Sandoval has substantially improved the size of his “blip” on the political radar in the United States, and throwing his weight behind the legislation that would legalize and regulate online poker across the United States will no doubt mean that other senators will immediately back his move. He recently sent a letter to congressional leaders which was dated Thursday, October 25, to alert Congress of his approval of the Reid – Kyl bill. Politicians generally distribute letters of their opinions to their colleagues more to generate supporters than to inform, as the virtual information network in Washington typically knows who is in favor of what without any printed verification.

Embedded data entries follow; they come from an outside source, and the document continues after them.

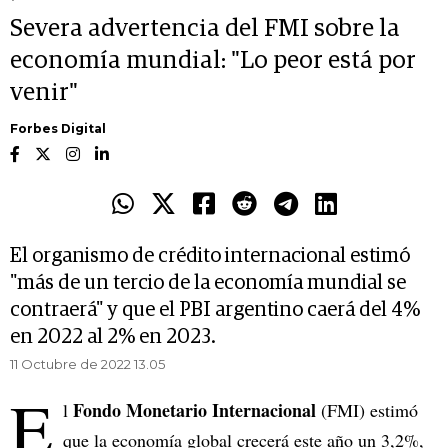
Severa advertencia del FMI sobre la
economía mundial: "Lo peor está por
venir"
Forbes Digital
El organismo de crédito internacional estimó
"más de un tercio de la economía mundial se
contraerá" y que el PBI argentino caerá del 4%
en 2022 al 2% en 2023.
11 Octubre de 2022 13.05
E
Fondo Monetario Internacional
l
(FMI) estimó
que la economía global crecerá este año un 3,2%,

This letter stated his full support to Reid and Kyl in their efforts to craft federal legislation on Internet gaming, pointing out that one single set of rules governing the United States would be much simpler to regulate than the current situation where each individual state can create their own Internet gaming rules. The exact wording he used in his letter to Congress says, “I offer my full support to the efforts by Senators Harry Reid and John Kyl …” while also mentioning that he has much experience in overseeing gambling as he was a former Nevada Gaming Commission chairman. He also pointed out that state rights and individual customization of federal policy could still be protected under this particular bill.
He claimed that while protecting the state rights is very important, “a sensible federal framework” is needed. It also says that this particular bill would compliment state efforts and allow a state to regulate and maintain gaming within its borders, and protect minors and shield online gamers from illegal and possibly shady offshore operators. Sandoval said that in his opinion there are no safeguards in place in the current state-by-state online gaming scenario, and that the Reid – Kyl bill which would ban all forms of online gaming except for Internet poker would give each individual state the chance to opt into or out of a federal regulatory body.
California, Ohio, Illinois and several other states have been pushing forward with legislation on some form of online gambling after the DOJ Wire Act opinion was reversed. The previous opinion held that all forms of online gaming should be illegal, and the reversal in late 2011 only prohibits online gambling on sports. But several state governors and other politicians have openly expressed their concern that federal regulation would eventually trickle down to lotteries, watering down the enormous sums of money that popular off and online gaming vehicles provide at the state level. There almost certainly will be no movement on the bill until after the presidential election.